Das erneute Vernetzen der Nervenzellen soll die beiden bestehenden Behandlungsansätze bei Alzheimer gleichberechtigt ergänzen: die Reduzierung des entstehenden Protein-Plaque zwischen den Nervenzellen und die Minimierung von giftigen Stoffwechselprodukten, die sich im erkrankten Gehirn bilden. Wurtman will das Einsatzfeld des Naturmedikaments auch ausweiten: "Wenn sich die Nährstoffe als sichere Behandlungsmethode gegen Alzheimer erweisen, dann dürften sie auch bei anderen Krankheiten Erfolg zeitigen, bei denen die Synapsen abgebaut werden."

 

Gen verlangsamt den Abbau von Gehirnfunktionen

Wissenschaftler haben ein Gen entdeckt, das das Risiko von Demenz- und Alzheimer-Erkrankungen reduziert und damit den altersbedingten Rückgang der Gehirnfunktion verlangsamen kann. Das Gen namens CETP hat einen Einfluss auf Cholesterinpartikel, wirkt sich jedoch auch auf die mentalen Fähigkeiten aus, fanden die Forscher um Richard Lipton von der Yeshiva University in New York heraus. Mit diesem Wissen könnten künftig Medikamente entwickelt werden, die den Effekt dieses Gens imitieren, um ältere Menschen vor Alzheimer zu schützen.

Die Wissenschaftler werteten für ihre Studie die Daten von insgesamt 523 Probanden über 70 Jahre aus. Zu Beginn der Untersuchung waren alle Versuchspersonen gesund. Nach gut vier Jahren waren 40 von ihnen an Demenz erkrankt. Probanden, die zweimal eine bestimmte Variante des CETP-Gens in sich trugen, hatten dabei ein um 70 Prozent geringeres Risiko einer Demenz, ergab die Auswertung.

Das CETP-Gen war bislang lediglich als "Langlebigkeits-Gen" bekannt. Es reguliert die Größe der Partikel sowohl des HDL-Cholesterins, des sogenannten "guten Cholesterins", als auch der bei erhöhten Werten für den Körper kritischen Cholesterin-Variante. Frühere Studien hatten gezeigt, dass bestimmte Varianten dieses Gens das Risiko von Herz-Kreislauf-Erkrankungen senken und damit die Lebenserwartung steigern können. Die Forscher um Lipton konnten nun zeigen, dass das Gen auch Einfluss auf das Demenz- und Alzheimer-Risiko nimmt.
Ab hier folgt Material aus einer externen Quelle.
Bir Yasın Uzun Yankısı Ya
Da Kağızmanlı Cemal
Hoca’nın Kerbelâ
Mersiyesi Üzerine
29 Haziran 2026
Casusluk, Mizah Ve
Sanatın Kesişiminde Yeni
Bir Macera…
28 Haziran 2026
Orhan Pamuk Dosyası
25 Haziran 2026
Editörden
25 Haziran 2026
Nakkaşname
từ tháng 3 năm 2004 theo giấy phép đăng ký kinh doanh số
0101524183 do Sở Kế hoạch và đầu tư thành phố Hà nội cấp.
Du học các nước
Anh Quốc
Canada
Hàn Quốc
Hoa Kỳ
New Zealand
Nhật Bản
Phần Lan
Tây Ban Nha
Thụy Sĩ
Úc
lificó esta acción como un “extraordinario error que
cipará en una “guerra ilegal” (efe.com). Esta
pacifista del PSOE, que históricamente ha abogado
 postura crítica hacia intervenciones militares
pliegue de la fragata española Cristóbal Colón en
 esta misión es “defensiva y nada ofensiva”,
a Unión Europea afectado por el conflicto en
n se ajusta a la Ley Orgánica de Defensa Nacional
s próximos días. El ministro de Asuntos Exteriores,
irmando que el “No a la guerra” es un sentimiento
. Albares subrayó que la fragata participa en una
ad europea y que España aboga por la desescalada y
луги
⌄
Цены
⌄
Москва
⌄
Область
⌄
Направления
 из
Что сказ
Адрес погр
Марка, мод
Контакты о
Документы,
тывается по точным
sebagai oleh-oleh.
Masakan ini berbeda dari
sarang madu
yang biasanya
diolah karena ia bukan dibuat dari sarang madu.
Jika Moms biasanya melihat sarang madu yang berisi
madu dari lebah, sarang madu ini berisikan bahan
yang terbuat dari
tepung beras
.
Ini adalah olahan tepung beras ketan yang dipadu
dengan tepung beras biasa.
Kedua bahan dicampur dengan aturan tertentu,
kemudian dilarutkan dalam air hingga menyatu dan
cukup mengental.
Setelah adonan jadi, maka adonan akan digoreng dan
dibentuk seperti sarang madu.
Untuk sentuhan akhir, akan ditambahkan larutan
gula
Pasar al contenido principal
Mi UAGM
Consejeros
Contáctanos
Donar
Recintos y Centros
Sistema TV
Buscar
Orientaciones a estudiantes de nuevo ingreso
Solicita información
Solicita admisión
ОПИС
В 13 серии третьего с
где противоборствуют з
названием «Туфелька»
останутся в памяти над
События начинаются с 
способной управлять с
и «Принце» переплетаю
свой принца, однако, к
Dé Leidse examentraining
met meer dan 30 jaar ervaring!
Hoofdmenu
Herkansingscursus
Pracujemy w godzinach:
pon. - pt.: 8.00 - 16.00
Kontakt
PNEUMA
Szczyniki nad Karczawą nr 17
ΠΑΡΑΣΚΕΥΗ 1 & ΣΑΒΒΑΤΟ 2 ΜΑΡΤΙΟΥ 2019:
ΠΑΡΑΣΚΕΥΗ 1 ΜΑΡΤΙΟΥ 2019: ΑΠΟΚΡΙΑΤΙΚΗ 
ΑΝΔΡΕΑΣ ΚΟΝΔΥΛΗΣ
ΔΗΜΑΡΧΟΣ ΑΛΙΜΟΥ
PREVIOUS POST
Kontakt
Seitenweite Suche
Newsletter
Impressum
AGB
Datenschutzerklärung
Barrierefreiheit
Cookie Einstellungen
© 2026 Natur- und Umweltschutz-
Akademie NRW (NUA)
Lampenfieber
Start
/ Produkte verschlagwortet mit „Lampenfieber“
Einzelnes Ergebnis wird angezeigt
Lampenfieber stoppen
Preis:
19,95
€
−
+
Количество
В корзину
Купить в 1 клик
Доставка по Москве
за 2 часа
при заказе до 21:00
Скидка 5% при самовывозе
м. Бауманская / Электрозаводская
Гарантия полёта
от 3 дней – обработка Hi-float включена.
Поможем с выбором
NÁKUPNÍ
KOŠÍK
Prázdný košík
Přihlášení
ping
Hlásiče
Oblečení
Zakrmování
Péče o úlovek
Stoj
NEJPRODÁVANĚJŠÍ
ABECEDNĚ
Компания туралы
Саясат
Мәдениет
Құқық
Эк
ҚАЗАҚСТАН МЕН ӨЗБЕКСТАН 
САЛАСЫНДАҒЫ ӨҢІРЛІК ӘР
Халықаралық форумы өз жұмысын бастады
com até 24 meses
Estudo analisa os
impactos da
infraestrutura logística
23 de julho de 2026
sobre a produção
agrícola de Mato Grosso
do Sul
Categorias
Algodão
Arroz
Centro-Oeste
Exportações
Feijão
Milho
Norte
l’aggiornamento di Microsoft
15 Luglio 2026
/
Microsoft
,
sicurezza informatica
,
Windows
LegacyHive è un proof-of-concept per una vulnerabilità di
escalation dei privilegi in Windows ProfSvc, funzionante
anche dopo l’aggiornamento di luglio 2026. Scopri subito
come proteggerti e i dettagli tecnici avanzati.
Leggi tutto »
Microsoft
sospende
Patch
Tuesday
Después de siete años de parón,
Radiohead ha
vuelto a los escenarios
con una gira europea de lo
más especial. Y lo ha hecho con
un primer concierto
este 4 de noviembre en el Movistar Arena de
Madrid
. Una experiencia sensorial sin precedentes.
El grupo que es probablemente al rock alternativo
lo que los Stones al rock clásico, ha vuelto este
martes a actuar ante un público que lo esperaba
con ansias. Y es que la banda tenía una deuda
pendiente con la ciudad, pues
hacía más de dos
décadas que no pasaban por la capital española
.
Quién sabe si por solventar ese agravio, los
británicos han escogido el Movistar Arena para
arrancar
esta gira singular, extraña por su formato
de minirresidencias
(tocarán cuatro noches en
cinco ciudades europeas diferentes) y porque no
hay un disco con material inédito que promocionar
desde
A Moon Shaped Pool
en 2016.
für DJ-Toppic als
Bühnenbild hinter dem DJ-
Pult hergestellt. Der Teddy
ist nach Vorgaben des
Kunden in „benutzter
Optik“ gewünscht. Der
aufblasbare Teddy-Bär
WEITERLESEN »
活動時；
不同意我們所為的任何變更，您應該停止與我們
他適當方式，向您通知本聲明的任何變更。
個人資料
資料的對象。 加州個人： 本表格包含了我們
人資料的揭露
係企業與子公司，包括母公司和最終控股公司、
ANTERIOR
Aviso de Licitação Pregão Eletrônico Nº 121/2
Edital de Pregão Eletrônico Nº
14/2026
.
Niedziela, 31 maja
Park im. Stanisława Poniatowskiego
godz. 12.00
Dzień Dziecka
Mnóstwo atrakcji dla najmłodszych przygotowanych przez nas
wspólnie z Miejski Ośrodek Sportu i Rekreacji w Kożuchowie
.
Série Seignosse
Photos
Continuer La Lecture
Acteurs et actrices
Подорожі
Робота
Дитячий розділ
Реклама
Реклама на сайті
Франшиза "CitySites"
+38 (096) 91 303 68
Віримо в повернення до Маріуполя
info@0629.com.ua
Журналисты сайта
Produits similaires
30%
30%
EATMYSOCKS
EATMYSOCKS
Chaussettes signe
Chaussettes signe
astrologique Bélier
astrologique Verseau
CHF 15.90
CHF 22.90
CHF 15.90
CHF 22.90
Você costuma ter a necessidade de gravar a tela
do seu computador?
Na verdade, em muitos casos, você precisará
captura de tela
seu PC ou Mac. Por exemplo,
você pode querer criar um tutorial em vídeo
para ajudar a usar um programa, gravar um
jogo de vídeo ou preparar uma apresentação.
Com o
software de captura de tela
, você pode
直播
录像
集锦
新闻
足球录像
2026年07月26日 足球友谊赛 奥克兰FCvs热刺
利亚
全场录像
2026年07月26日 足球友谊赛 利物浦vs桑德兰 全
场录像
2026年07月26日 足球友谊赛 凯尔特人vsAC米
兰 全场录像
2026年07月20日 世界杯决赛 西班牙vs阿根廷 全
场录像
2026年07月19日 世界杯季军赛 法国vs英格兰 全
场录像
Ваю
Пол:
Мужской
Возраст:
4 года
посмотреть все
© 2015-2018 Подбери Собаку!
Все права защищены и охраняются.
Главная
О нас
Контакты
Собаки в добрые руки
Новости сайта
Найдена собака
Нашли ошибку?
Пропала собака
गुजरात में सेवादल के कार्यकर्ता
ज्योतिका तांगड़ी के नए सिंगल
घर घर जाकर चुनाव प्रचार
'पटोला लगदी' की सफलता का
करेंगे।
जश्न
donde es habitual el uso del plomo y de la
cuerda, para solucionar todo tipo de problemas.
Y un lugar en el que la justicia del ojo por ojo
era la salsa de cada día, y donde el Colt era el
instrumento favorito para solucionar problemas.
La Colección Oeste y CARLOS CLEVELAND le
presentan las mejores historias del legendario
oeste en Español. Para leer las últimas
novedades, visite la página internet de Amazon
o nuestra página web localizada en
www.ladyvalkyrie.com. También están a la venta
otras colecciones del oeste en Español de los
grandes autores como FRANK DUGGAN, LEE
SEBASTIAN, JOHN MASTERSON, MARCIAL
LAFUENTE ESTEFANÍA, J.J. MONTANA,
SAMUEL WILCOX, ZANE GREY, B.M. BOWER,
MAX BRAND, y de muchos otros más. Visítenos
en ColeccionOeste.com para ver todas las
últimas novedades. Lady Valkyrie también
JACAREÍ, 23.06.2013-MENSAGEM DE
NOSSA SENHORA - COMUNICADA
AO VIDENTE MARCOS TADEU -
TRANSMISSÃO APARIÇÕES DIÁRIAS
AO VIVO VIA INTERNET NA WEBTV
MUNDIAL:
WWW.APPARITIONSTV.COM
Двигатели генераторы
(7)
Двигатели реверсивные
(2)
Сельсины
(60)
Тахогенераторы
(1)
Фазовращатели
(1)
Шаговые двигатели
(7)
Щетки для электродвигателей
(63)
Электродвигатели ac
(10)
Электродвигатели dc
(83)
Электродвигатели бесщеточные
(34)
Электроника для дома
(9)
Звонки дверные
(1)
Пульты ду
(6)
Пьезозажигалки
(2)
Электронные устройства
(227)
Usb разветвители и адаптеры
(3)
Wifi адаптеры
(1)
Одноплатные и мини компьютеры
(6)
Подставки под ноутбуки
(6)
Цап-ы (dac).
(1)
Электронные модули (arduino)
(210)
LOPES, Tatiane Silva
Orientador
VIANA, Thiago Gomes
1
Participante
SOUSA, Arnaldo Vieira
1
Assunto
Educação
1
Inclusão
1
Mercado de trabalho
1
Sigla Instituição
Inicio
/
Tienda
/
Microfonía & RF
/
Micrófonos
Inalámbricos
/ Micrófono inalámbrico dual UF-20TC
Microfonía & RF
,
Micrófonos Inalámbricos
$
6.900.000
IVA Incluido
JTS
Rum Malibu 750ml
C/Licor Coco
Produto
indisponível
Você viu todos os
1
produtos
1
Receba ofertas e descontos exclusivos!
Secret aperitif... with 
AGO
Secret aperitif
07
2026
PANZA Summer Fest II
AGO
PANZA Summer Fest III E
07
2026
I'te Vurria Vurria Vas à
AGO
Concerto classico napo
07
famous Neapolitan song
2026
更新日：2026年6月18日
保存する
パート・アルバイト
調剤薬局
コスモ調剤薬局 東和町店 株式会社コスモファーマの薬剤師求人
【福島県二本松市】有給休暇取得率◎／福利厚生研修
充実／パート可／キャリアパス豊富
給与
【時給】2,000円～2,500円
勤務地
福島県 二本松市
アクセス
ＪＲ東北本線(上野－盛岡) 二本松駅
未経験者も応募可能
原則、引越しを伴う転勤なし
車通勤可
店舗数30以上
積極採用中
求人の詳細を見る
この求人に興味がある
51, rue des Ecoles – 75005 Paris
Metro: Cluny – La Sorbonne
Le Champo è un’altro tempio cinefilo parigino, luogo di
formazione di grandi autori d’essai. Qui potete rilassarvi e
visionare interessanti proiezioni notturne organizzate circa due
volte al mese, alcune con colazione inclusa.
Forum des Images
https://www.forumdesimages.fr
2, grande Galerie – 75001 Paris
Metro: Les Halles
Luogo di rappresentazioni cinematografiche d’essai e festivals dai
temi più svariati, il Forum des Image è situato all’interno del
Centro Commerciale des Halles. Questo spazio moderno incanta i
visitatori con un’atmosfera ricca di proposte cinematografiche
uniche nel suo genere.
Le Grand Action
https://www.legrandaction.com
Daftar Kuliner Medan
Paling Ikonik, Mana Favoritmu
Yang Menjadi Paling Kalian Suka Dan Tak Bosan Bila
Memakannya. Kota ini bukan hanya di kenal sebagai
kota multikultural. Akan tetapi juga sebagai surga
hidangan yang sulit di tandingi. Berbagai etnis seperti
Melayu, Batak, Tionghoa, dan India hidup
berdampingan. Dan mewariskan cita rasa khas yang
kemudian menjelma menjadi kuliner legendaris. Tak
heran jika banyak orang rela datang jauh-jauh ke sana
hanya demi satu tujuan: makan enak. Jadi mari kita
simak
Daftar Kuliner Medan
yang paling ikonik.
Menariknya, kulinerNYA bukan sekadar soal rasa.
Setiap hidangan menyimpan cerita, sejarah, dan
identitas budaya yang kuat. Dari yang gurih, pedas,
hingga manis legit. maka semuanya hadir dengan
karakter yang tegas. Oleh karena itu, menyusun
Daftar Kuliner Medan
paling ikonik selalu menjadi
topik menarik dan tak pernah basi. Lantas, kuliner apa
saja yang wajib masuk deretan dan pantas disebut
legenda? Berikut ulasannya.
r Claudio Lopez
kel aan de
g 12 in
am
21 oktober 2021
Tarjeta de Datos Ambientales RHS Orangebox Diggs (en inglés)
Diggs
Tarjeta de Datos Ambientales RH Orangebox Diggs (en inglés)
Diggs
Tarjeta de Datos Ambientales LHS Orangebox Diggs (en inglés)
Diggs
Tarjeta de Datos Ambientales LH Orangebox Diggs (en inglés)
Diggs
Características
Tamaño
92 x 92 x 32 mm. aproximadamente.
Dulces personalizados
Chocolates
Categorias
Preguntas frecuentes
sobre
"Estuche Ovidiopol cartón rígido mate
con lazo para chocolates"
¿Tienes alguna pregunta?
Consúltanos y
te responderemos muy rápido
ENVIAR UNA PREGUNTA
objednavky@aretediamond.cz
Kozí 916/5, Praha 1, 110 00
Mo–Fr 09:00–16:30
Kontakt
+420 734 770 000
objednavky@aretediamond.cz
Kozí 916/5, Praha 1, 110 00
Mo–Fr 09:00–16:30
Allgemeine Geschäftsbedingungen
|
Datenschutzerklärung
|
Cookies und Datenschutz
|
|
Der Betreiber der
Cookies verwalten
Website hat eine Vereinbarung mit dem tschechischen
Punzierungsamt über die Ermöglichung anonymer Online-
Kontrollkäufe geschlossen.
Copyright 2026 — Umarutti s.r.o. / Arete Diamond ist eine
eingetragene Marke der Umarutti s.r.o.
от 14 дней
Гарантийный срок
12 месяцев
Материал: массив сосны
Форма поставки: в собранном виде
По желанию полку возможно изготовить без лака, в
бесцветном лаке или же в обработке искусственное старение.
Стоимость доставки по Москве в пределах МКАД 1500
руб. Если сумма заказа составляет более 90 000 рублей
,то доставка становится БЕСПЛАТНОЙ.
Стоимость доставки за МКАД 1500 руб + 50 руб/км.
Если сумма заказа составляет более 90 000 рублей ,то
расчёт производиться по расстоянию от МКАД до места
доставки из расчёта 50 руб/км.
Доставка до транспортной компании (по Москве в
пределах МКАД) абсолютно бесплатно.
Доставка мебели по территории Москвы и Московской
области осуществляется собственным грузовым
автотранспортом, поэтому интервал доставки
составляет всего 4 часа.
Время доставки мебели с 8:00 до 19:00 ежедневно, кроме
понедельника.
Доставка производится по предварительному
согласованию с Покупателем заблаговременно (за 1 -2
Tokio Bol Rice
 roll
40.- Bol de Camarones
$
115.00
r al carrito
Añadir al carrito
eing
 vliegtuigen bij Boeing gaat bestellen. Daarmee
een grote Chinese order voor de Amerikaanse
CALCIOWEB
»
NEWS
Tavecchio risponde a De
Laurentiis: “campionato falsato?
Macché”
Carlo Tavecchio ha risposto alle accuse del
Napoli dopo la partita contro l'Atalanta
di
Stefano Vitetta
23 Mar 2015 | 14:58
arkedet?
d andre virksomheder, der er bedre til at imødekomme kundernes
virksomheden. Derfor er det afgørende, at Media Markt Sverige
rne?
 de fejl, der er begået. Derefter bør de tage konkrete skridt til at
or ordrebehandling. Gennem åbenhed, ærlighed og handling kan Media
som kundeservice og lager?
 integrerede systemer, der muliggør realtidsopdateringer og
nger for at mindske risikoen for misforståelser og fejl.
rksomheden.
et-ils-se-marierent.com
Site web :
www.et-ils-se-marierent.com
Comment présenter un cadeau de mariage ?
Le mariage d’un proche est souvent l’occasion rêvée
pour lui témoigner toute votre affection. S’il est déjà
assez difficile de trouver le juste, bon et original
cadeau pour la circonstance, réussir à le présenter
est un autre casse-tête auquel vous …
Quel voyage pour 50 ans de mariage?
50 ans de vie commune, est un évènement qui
 Auf einen solchen genetischen Schutz deuten auch weitere Beobachtungen hin. So konnten die Wissenschaftler um Lipton zeigten, dass die Genvariante nicht nur bei Demenz-Patienten den Gedächtnisverlust verlangsamt, sondern bei allen in der Studie untersuchten Personen, also auch bei den Gesunden. Eine Verbindung zwischen der CETP-Genvariante und Demenz sei außerdem plausibel, da andere Gene, die in den Fettstoffwechsel mit eingebunden sind, auch mit dem Demenz-Risiko zusammenhängen, halten die Forscher fest.